Had similar issue, just use pkill and update your .air.toml like this.

root = "."
testdata_dir = "testdata"
tmp_dir = "tmp"

[build]
  bin = "./tmp/my-api-go"
  cmd = "pkill my-api-go; go build -o ./tmp/my-api-go ."
  delay = 1000
  exclude_dir = ["assets", "tmp", "vendor", "testdata", "node_modules"]
  exclude_file = []
  exclude_regex = ["_test.go"]
  exclude_unchanged = false
  follow_symlink = false
  full_bin = ""
  include_dir = []
  include_ext = ["go", "tpl", "tmpl", "html"]
  kill_delay = "0s"
  log = "build-errors.log"
  send_interrupt = false
  stop_on_error = true

[color]
  app = ""
  build = "yellow"
  main = "magenta"
  runner = "green"
  watcher = "cyan"

[log]
  time = false

[misc]
  clean_on_exit = false

[screen]
  clear_on_rebuild = false
blaskovicz commented 4 months ago

@hamza72x I have similar settings but I'm seeing different behavior (the ^C is being ignored on MacOS).

When I run my server locally I see it exit from an interrupt as expected:

I0304 12:51:10.617018   47315 server.go:142] updating pod info
I0304 12:51:10.617172   47315 server.go:108] starting server at port 7442
^C
I0304 12:51:14.062000   47315 server.go:67] quitting server
E0304 12:51:14.062116   47315 server.go:59] http: Server closed

Doing the same thing with air i see:

 / /\  | | | |_) 
/_/--\ |_| |_| \_ v1.51.0, built with Go go1.22.0

watching .
watching cmd
watching cmd/web
!exclude dist
watching internal
watching internal/api
!exclude node_modules
watching pkg
!exclude public
!exclude src
!exclude tmp
building...
running...
I0304 12:52:50.795311   48146 server.go:142] updating pod info
I0304 12:52:50.795335   48146 server.go:108] starting server at port 7442
^C
cleaning...
see you again~

but when I check lsof i still see the process running and bound to a port (and it still logs to my local terminal):

COMMAND   PID     USER   FD   TYPE             DEVICE SIZE/OFF NODE NAME
web     48146 me    3u  IPv6 0xba380d8c0d1589c5      0t0  TCP *:7442 (LISTEN)

here is my config

testdata_dir = "testdata"
tmp_dir = "tmp"

[build]
  args_bin = []
  bin = "./web"
  cmd = "go build -o ./web ./cmd/web/main.go"
  delay = 1000
  exclude_dir = ["dist", "assets", "tmp", "vendor", "testdata", "node_modules", "src", "public"]
  exclude_file = []
  exclude_regex = ["_test.go"]
  exclude_unchanged = false
  follow_symlink = false
  full_bin = ""
  include_dir = []
  include_ext = ["go", "tpl", "tmpl", "html"]
  include_file = []
  kill_delay = "0s"
  log = "build-errors.log"
  poll = false
  poll_interval = 0
  post_cmd = []
  pre_cmd = []
  rerun = false
  rerun_delay = 500
  send_interrupt = true
  stop_on_error = true

[color]
  app = ""
  build = "yellow"
  main = "magenta"
  runner = "green"
  watcher = "cyan"

[log]
  main_only = false
  time = false

[misc]
  clean_on_exit = false

[screen]
  clear_on_rebuild = false
  keep_scroll = true
leandergangso commented 4 months ago

The key here is to set send_interrupt to true in your air.toml. only then will Ctrl+c behave as expected.

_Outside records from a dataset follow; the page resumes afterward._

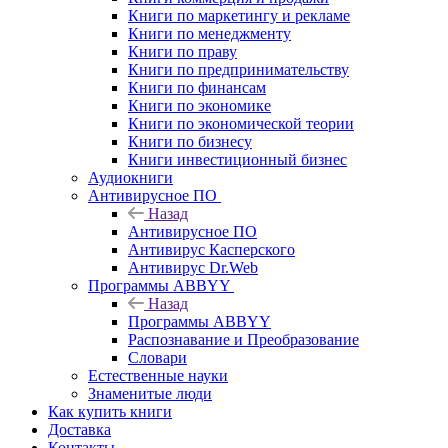
Книги по маркетингу и рекламе
Книги по менеджменту
Книги по праву
Книги по предпринимательству
Книги по финансам
Книги по экономике
Книги по экономической теории
Книги по бизнесу
Книги инвестиционный бизнес
Аудиокниги
Антивирусное ПО
Назад
Антивирусное ПО
Антивирус Касперского
Антивирус Dr.Web
Программы ABBYY
Назад
Программы ABBYY
Распознавание и Преобразование
Словари
Естественные науки
Знаменитые люди
Как купить книги
Доставка
Контакты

nimajalali commented 4 months ago

I'm able to reproduce this error even when send_interrupt is set to true. There seems to be a race condition when shutting down air using Ctrl+c.

When air is running the bin and a ctrl+c comes in cleanup() is executed. At this line in cleanup we call to have the bin stopped. When this call happens we aren't waiting for it to finish. https://github.com/cosmtrek/air/blob/master/runner/engine.go#L582-L586

The air program typically exits before it has the chance to stop the bin and get to https://github.com/cosmtrek/air/blob/master/runner/engine.go#L521-L522

sa- commented 3 months ago

I can confirm that the server is not killed even when send_interrupt is set to true

taylow commented 3 months ago

This is also happening to me using ZSH. I have send_interrupt set to true and have tried a variety of configs but am still left with the process running after see you again~.

As a bit of a work around until this is resolved, I have set the following config to automatically kill the process using a specific port:

post_cmd = ["lsof -i tcp:8080 | awk 'NR==2{print $2}' | xargs kill"]
figuerom16 commented 3 months ago

I have a 5 second delay for connections to close on graceful shutdown. If you're listening for an interrupt then be sure to set a kill_delay as well otherwise air will close faster than your cleanup process.

# Send Interrupt signal before killing process (windows does not support this feature)
send_interrupt = true
# Delay after sending Interrupt signal
kill_delay = 5000000000 # nanosecond
figuerom16 commented 3 months ago

@altanbgn

signal.Notify(quit, os.Interrupt)

Be sure to capture syscall.SIGTERM also. systemd/docker uses that signal for stop and restart. Save yourself some headaches on deployment.

signal.Notify(quit, os.Interrupt, syscall.SIGTERM)

zeevallin commented 3 months ago

@taylow Improved on your solution a little bit.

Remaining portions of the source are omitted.